| Data to examine |
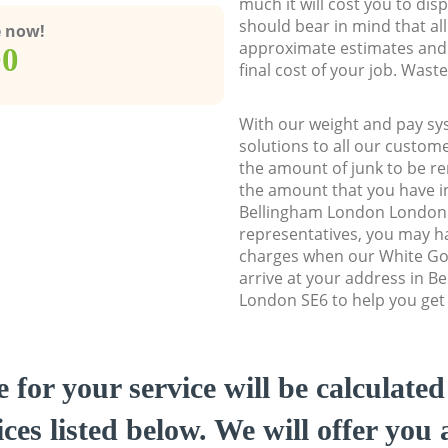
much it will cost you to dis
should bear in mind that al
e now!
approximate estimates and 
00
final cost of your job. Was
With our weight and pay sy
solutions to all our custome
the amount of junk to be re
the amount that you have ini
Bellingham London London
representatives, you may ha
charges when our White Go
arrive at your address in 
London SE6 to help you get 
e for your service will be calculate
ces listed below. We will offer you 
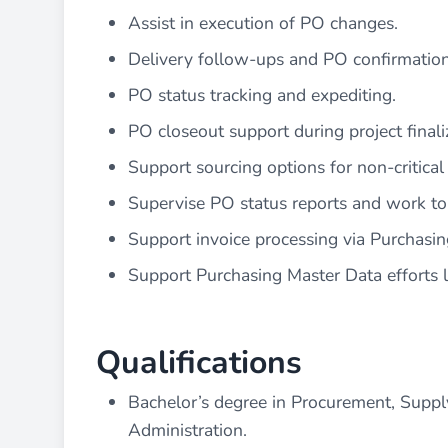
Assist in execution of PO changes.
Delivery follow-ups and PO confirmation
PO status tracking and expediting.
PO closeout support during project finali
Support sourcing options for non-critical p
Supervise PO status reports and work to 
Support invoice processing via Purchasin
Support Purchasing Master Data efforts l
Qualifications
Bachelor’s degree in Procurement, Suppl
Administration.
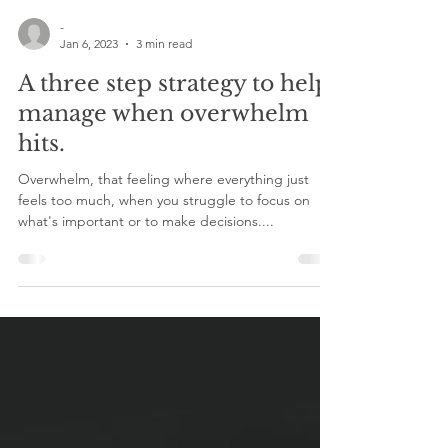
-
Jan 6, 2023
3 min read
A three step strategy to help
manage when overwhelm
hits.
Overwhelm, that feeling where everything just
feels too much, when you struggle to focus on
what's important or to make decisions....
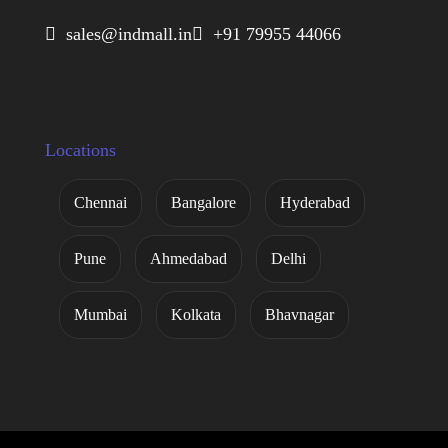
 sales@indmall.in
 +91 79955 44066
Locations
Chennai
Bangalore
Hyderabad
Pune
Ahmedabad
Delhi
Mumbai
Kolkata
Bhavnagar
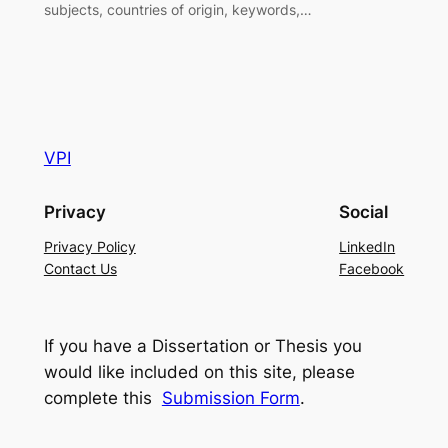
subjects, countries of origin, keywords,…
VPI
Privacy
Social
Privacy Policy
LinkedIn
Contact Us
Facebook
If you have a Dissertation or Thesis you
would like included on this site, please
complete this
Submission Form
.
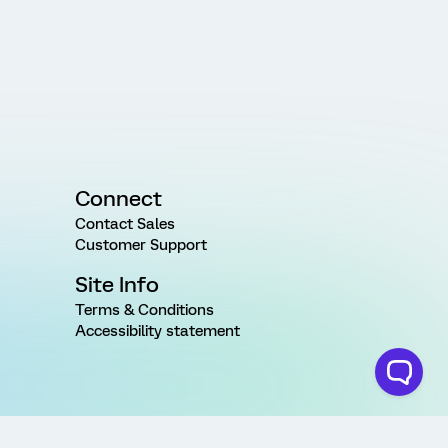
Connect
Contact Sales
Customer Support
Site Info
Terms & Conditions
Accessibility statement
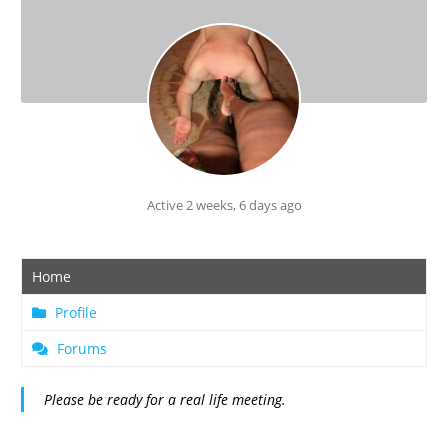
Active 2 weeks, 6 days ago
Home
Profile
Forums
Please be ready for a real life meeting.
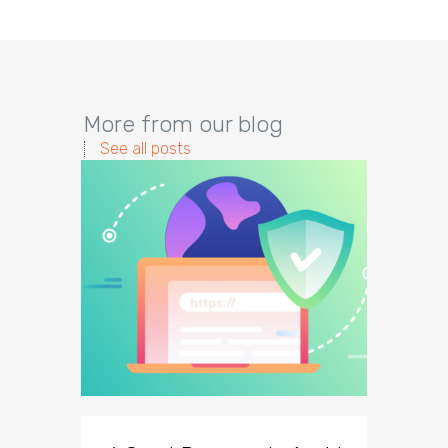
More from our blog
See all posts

| Assignment |
We ask that the entries above be copied exactly, with the pictures omitted.

| Exercise answer |
much it will cost you to dis
should bear in mind that al
e now!
approximate estimates and 
00
final cost of your job. Was
With our weight and pay sy
solutions to all our custome
the amount of junk to be re
the amount that you have ini
Bellingham London London
representatives, you may ha
charges when our White Go
arrive at your address in 
London SE6 to help you get 
e for your service will be calculate
ces listed below. We will offer you 
Assist in execution of PO changes.
Delivery follow-ups and PO confirmation
PO status tracking and expediting.
PO closeout support during project finali
Support sourcing options for non-critical p
Supervise PO status reports and work to 
Support invoice processing via Purchasin
Support Purchasing Master Data efforts l
Qualifications
Bachelor’s degree in Procurement, Suppl
Administration.
-
Jan 6, 2023
3 min read
A three step strategy to help
manage when overwhelm
hits.
Overwhelm, that feeling where everything just
feels too much, when you struggle to focus on
what's important or to make decisions....
 sales@indmall.in
 +91 79955 44066
Locations
Chennai
Bangalore
Hyderabad
Pune
Ahmedabad
Delhi
Mumbai
Kolkata
Bhavnagar
subjects, countries of origin, keywords,…
VPI
Privacy
Social
Privacy Policy
LinkedIn
Contact Us
Facebook
If you have a Dissertation or Thesis you
would like included on this site, please
complete this
Submission Form
.
Connect
Contact Sales
Customer Support
Site Info
Terms & Conditions
Accessibility statement
Active 2 weeks, 6 days ago
Home
Profile
Forums
Please be ready for a real life meeting.
More from our blog
See all posts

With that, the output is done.